Who collaborated on the cultural page of The day and in 1971 he directed the cultural section of The universal He narrates that “they left me spoiled there, because I had no idea about the matter. I worked happily, but I made a serious mistake. I can tell you now. I published two articles against Martín Luis Guzmán. They suspended me and I didn't know why, until they explained to me seven key charges that the writer had related to the newspapers,” he says.

The author of History of cultural journalism in Mexico and Mexico: 200 years of cultural journalism He fondly remembers his teachers. “Rejano was a Spanish poet, friend of Federico García Lorca, exiled, communist. He was our idol. It was wonderful to meet a man like him, very generous, he published our crap. He corrected them to make them presentable. And he paid us well.

I have had many very good teachers. Rico Galán was a great political journalist, a very cultured man. He cited the classics, especially the Spanish ones. The poet Renato Leduc also left me a great lesson,” he highlights.

His work has been demonstrated in the newspapers One plus one, The Day, The financialwhere he created the cultural supplement Eat itcradle of his column The republic of letterswhich is now published in Excelsior every Monday, and Reform; as well as in magazines Kiosk, Look and Always!

Cultural journalism has historically had very pronounced ups and downs. We are not going through a good time now. Many supplements and sections have disappeared. But there are still several cultural pages. You have to take care of them. You have to do good cultural journalism. It is crucial for society,” he adds.

Another of Musacchio's loves is Mexico City, to which he has dedicated three books of chronicles: broken city (1985), leaves of time (1993) and Fugitive city (2002). “I arrived in the capital and I almost always had to live in the center, in the ugliest neighborhoods, of course. The center has extraordinary wealth. “I am in love with those squares, with those buildings, with the murals,” he confesses.

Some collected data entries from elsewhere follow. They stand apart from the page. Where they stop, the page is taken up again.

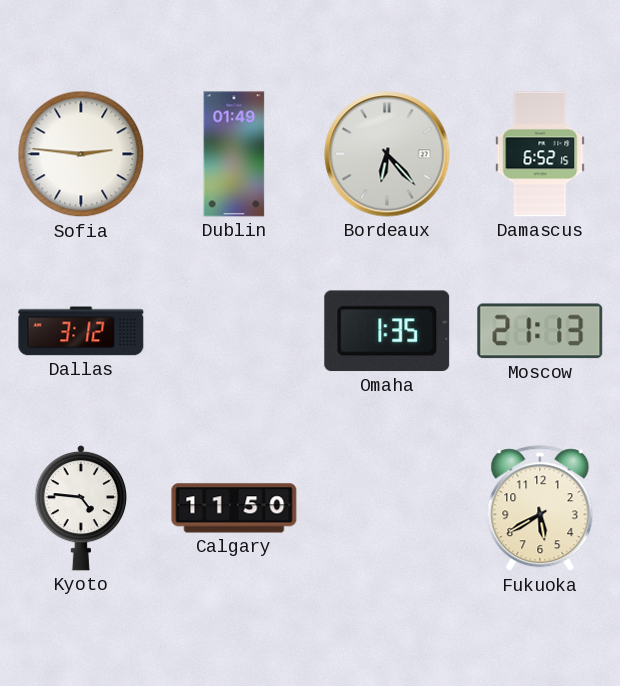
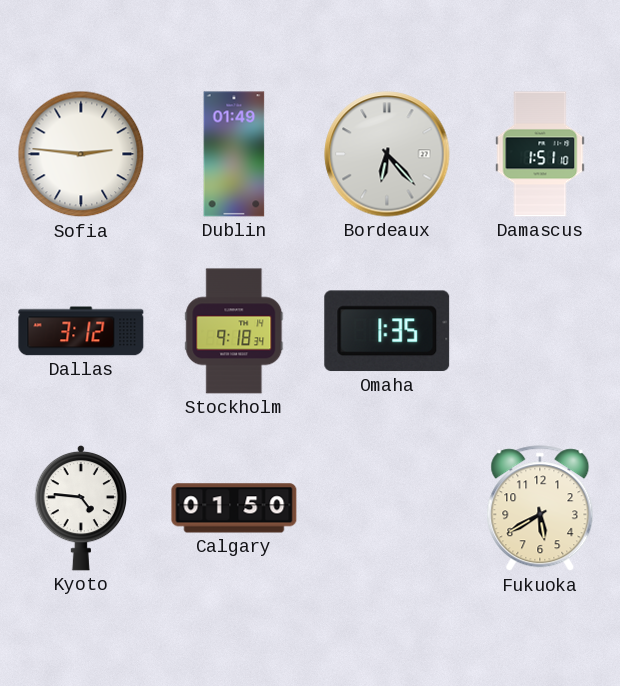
Damascus: 6:52 -> 1:51
Stockholm: none -> 9:18
Moscow: 21:13 -> none
Calgary: 11:50 -> 01:50
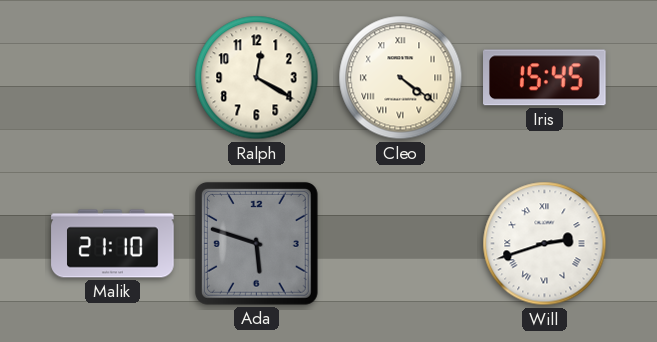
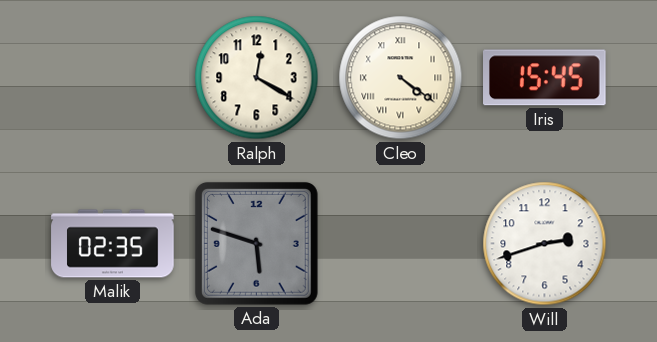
Malik: 21:10 -> 02:35
Will numerals: Roman -> Arabic
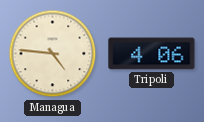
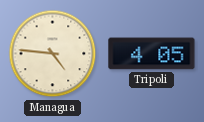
Tripoli: 4:06 -> 4:05
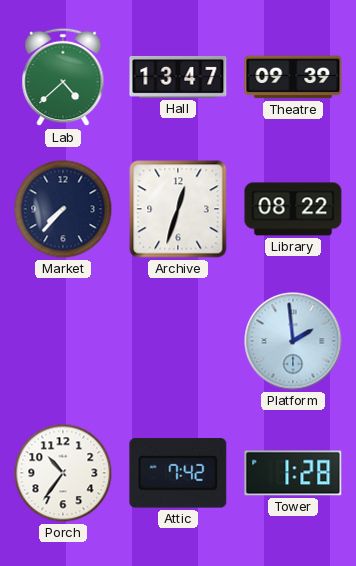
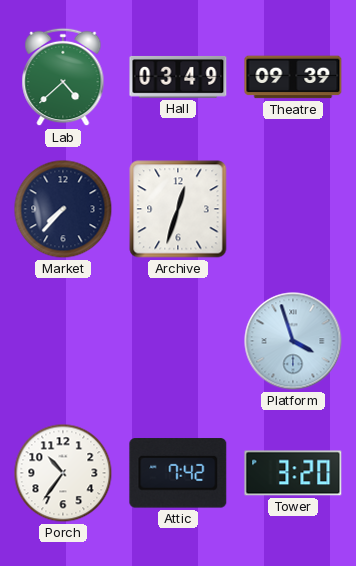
Hall: 13:47 -> 03:49
Library: 08:22 -> none
Platform: 1:59 -> 3:57
Tower: 1:28 -> 3:20
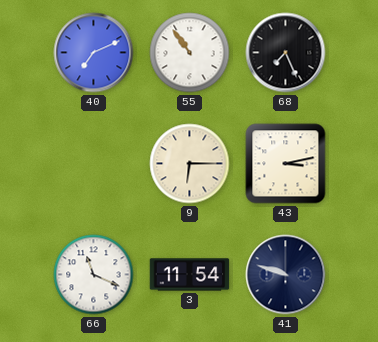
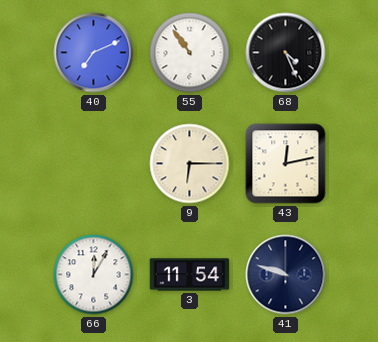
68: 7:26 -> 4:26
43: 3:13 -> 12:13
66: 11:19 -> 12:05
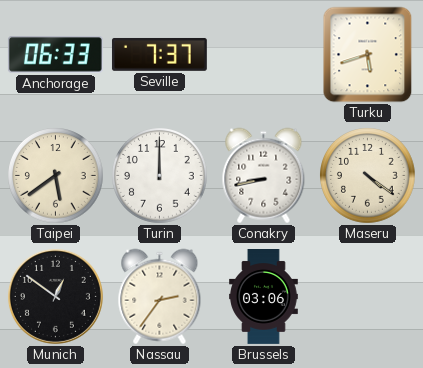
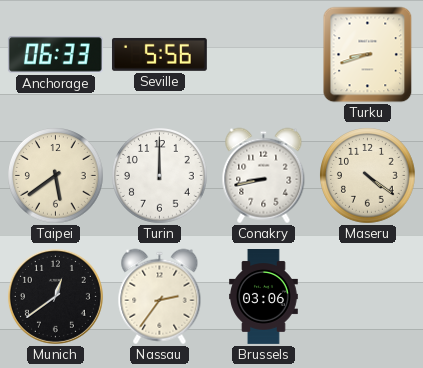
Seville: 7:37 -> 5:56
Turku: 5:42 -> 8:42
Munich: 12:51 -> 12:39
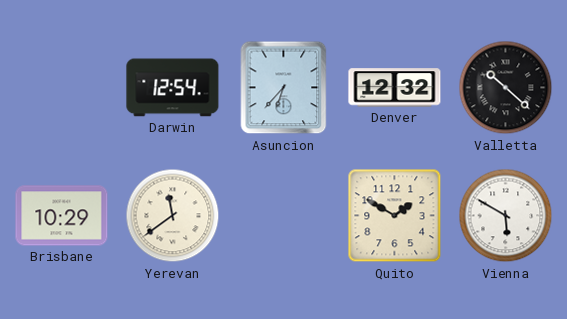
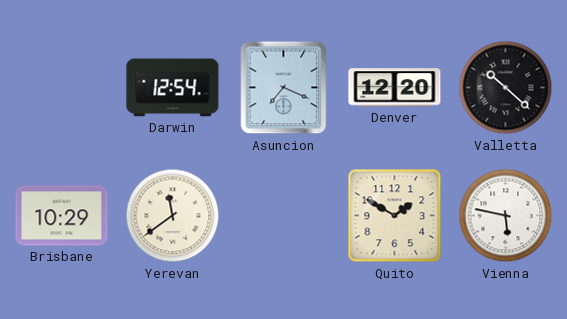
Asuncion: 6:37 -> 7:19
Denver: 12:32 -> 12:20
Vienna: 5:50 -> 5:47
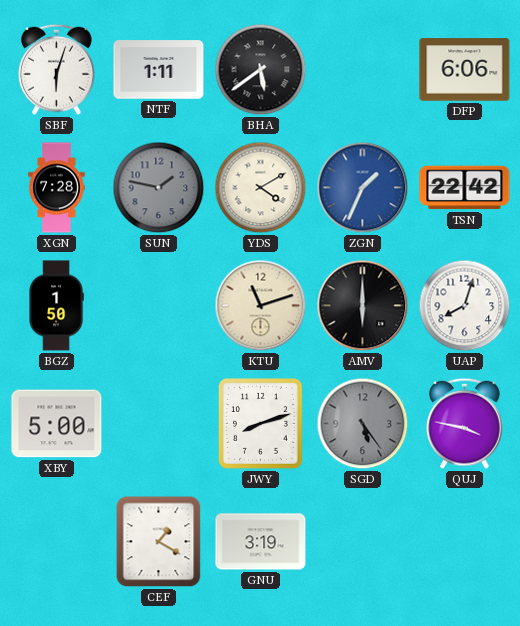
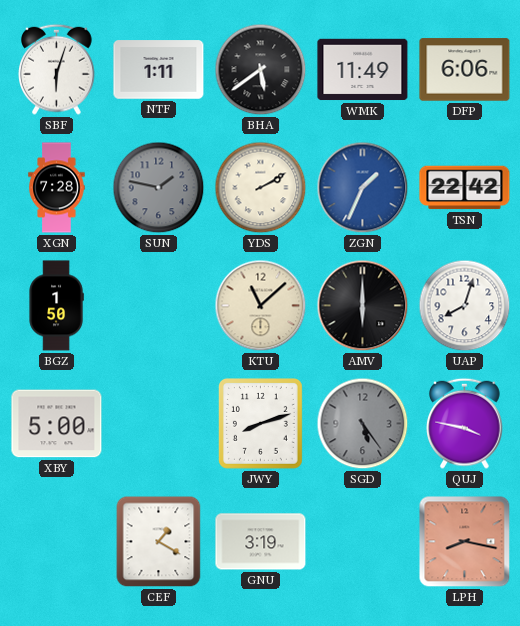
WMK: none -> 11:49
YDS: 4:10 -> 2:10
KTU: 11:12 -> 11:08
LPH: none -> 8:17
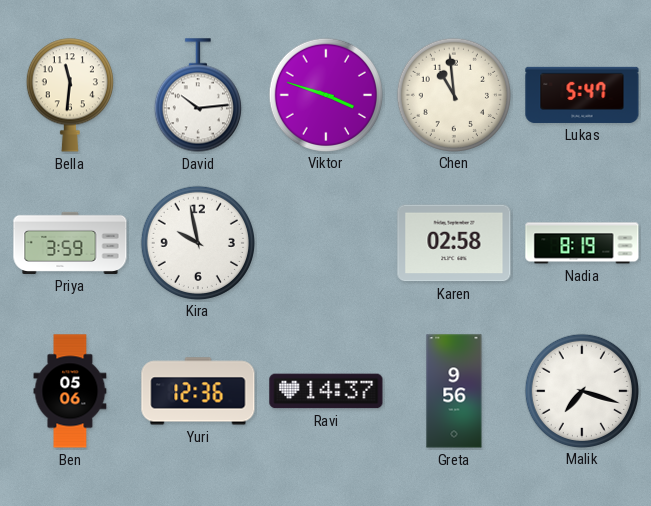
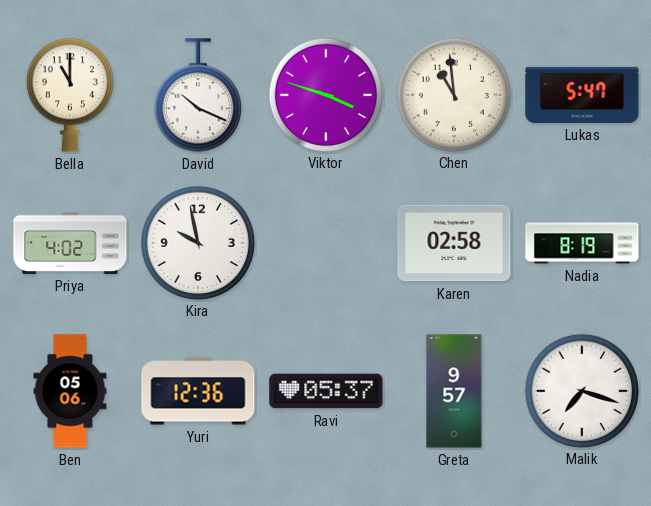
Bella: 11:31 -> 11:00
David: 10:14 -> 10:19
Priya: 3:59 -> 4:02
Ravi: 14:37 -> 05:37
Greta: 9:56 -> 9:57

To the author of various encyclopedic dictionaries, who saw “die” with the appearance of the Internet and Wikipedia, He is concerned about the disappearance of printed newspapers and the paradigm of the digital age.

I see a future of hunger. What are we journalists going to be? The matter is terrible. We are going towards unemployment. We do not know how digital journalism is doing, where it is going, how much it offers us. It is still a fairly unexplored field. “It is an uncertain future,” he adds.

However, as a fierce fighter, the researcher has several books on the way: one of chronicles already finished on “intellectual life in the cafes of Mexico City since the 18th century”, another on “the strong presence of the Bauhaus in Mexico ”, one more about “important facts of Mexican art that are little appreciated” and a history of the Zócalo.

For now, Musacchio welcomes his 80th birthday with humor. "It's not to celebrate, on the contrary, maybe I'll go to the Gayosso funeral home to reserve my place with a good discount."

OTHER WORKS

  • Musacchio is the author of Encyclopedic Dictionary of Mexicowhich appeared in four volumes in 1989.
  • The previous title was reissued as Millennia of Mexicobetween 1999 and 2000.
  • He is the author of encyclopedic dictionaries of the states of Mexico, Nayarit, Guanajuato and the then Federal District.
  • Public Who is who in Mexican politics in 2002, Graphic history of Mexican journalism in 2003 and The University of Mexico, 1551-2001 in 2022.